| Records for this task |

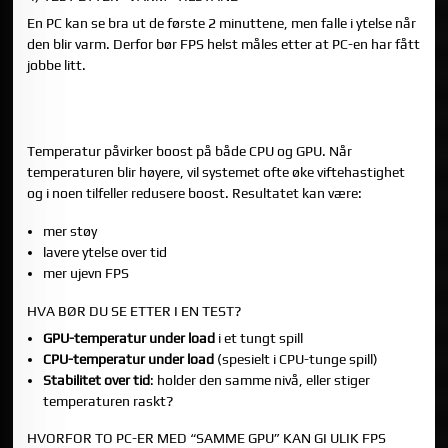
En PC kan se bra ut de første 2 minuttene, men falle i ytelse når
den blir varm. Derfor bør FPS helst måles etter at PC-en har fått
jobbe litt.
DEL 2: SLIK MÅLES TEMPERATUR (OG HVORFOR DET
BETYR MYE)
Temperatur påvirker boost på både CPU og GPU. Når
temperaturen blir høyere, vil systemet ofte øke viftehastighet
og i noen tilfeller redusere boost. Resultatet kan være:
mer støy
lavere ytelse over tid
mer ujevn FPS
HVA BØR DU SE ETTER I EN TEST?
GPU-temperatur under load
i et tungt spill
CPU-temperatur under load
(spesielt i CPU-tunge spill)
Stabilitet over tid
: holder den samme nivå, eller stiger
temperaturen raskt?
HVORFOR TO PC-ER MED “SAMME GPU” KAN GI ULIK FPS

| What you should do |
Every line from the one with "nivå, eller stiger" to the end of the records above should be returned exactly, and no other lines.

| Answer for this exercise |
: holder den samme nivå, eller stiger
temperaturen raskt?
HVORFOR TO PC-ER MED “SAMME GPU” KAN GI ULIK FPS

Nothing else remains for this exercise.